◆ BRIEF
In the material below, the required lines run from the one containing "новодел в измайловском" through the one containing "колокольней - Мостовая". Copy those lines exactly, ends included, and nothing else.

◆ EXTRACTED ENTRIES
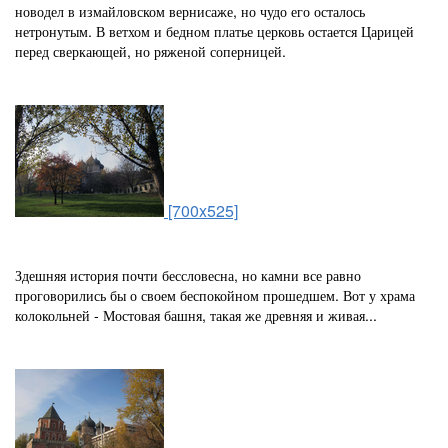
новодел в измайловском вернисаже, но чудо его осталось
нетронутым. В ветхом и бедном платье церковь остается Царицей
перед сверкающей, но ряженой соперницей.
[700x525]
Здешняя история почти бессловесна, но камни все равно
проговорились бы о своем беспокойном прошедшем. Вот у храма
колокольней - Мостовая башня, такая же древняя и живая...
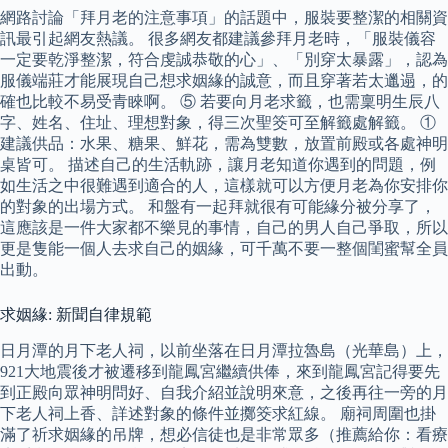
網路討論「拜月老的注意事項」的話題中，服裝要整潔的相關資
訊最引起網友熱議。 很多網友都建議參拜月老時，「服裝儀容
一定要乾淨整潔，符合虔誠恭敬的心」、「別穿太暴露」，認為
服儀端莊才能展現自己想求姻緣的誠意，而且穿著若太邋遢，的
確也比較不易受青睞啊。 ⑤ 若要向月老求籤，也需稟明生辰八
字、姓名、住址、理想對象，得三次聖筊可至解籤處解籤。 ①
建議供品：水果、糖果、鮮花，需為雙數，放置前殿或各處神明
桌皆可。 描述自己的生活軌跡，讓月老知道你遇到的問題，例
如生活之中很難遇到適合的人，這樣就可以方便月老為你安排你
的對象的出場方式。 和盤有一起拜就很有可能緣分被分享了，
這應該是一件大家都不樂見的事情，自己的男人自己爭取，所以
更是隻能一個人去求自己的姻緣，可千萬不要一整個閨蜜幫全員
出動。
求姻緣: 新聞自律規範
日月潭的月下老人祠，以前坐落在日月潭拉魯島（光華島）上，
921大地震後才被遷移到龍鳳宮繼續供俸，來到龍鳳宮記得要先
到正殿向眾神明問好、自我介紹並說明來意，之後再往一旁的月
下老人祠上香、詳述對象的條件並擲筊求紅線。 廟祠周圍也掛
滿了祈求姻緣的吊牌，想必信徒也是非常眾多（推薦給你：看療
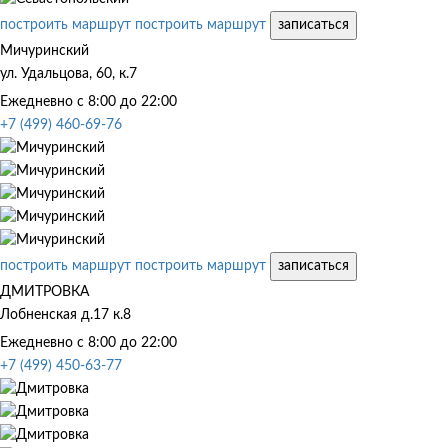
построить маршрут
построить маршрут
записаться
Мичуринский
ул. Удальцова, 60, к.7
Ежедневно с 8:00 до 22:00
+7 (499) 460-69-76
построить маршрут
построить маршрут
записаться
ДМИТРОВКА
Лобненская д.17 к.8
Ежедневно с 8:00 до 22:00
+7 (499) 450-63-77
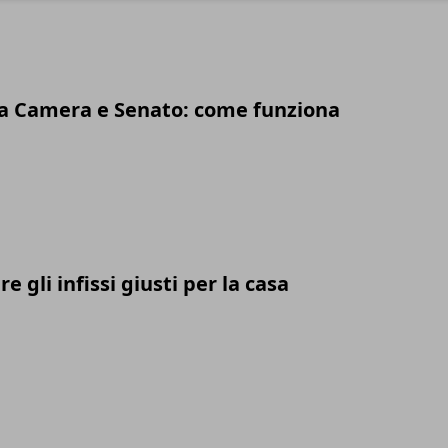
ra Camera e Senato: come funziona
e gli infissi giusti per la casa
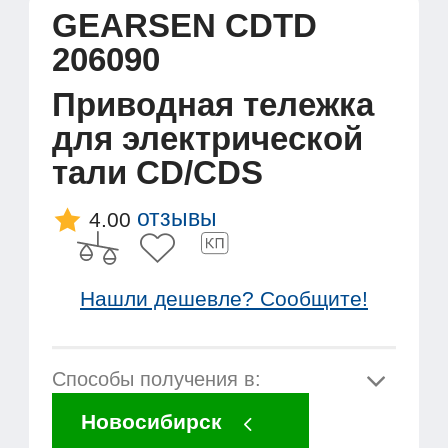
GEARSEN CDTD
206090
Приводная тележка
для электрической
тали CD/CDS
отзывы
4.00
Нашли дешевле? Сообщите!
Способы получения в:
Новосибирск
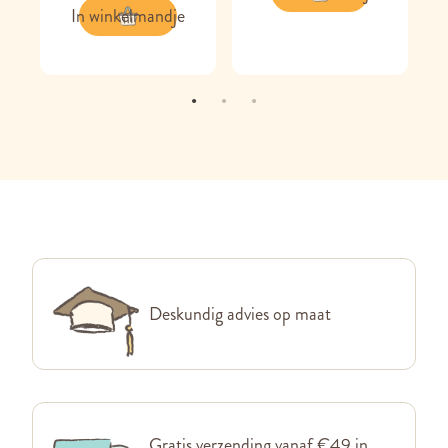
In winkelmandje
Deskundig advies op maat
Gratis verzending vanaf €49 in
...
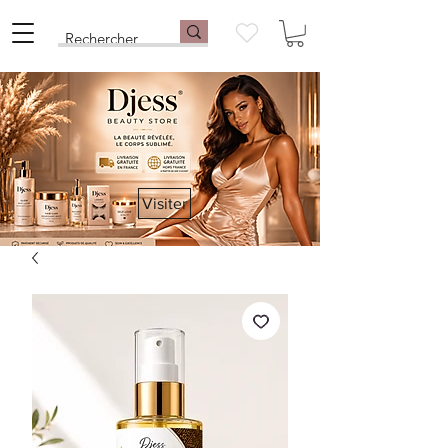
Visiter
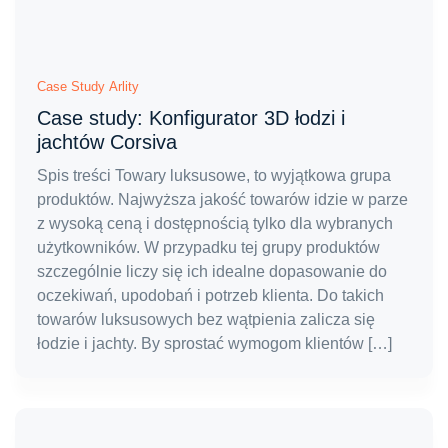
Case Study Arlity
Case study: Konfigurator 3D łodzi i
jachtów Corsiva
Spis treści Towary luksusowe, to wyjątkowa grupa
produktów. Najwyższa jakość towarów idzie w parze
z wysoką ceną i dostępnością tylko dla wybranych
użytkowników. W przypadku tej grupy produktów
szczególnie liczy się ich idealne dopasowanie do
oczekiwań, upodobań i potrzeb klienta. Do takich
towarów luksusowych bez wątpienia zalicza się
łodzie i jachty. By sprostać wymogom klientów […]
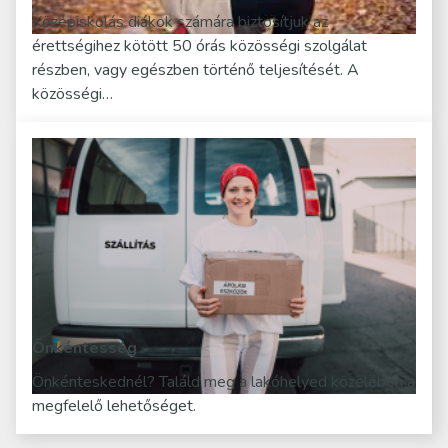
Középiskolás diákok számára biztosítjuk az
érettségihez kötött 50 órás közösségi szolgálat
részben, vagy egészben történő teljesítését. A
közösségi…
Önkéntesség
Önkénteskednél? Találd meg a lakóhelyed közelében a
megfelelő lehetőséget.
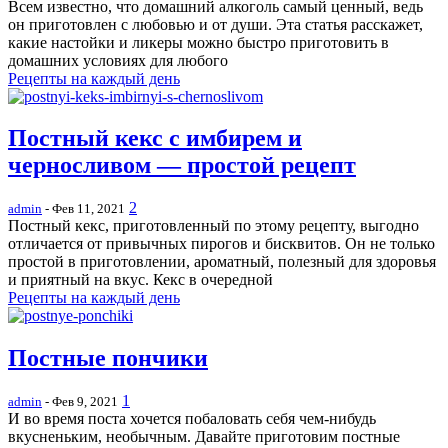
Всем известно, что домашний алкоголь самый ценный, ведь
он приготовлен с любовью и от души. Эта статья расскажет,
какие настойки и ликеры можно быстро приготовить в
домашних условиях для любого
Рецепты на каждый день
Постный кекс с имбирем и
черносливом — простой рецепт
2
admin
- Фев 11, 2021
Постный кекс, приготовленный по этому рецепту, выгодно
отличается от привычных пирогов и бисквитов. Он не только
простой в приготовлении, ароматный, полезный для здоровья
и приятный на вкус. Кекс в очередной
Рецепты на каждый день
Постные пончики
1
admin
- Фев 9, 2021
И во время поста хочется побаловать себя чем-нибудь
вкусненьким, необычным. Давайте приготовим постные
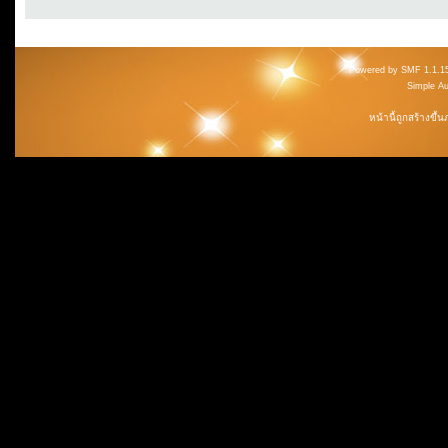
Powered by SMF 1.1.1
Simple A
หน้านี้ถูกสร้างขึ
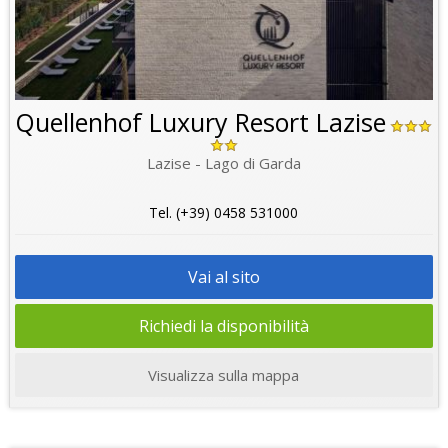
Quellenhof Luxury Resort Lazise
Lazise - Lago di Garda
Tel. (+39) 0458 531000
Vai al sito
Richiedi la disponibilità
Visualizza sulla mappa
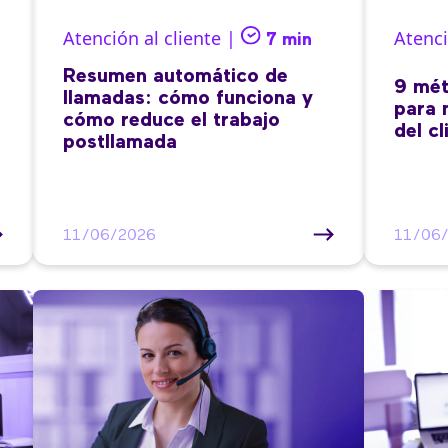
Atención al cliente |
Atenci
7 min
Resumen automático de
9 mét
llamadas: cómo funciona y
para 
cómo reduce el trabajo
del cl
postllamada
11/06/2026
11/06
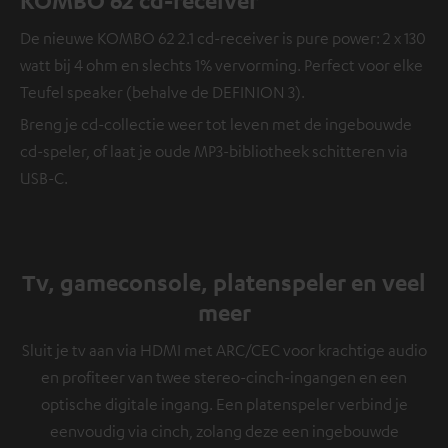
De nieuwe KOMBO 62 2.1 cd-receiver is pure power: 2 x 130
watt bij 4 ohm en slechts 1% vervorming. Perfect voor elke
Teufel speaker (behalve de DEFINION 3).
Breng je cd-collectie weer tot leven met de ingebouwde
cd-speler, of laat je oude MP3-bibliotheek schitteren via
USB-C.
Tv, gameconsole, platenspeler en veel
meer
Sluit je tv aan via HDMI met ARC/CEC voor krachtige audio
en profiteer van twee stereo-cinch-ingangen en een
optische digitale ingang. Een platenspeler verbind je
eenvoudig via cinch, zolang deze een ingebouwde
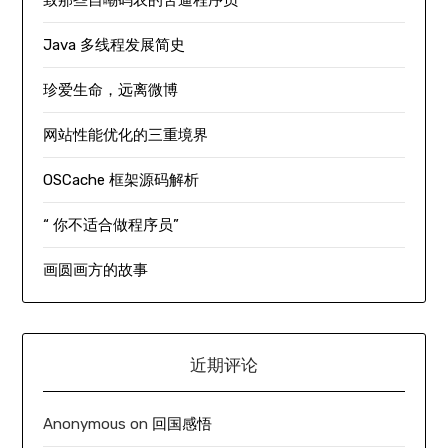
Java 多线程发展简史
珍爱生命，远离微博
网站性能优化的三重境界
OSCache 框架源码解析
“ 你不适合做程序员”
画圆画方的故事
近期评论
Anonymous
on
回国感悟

◆ COMPLETED EXERCISE
новодел в измайловском вернисаже, но чудо его осталось
нетронутым. В ветхом и бедном платье церковь остается Царицей
перед сверкающей, но ряженой соперницей.
[700x525]
Здешняя история почти бессловесна, но камни все равно
проговорились бы о своем беспокойном прошедшем. Вот у храма
колокольней - Мостовая башня, такая же древняя и живая...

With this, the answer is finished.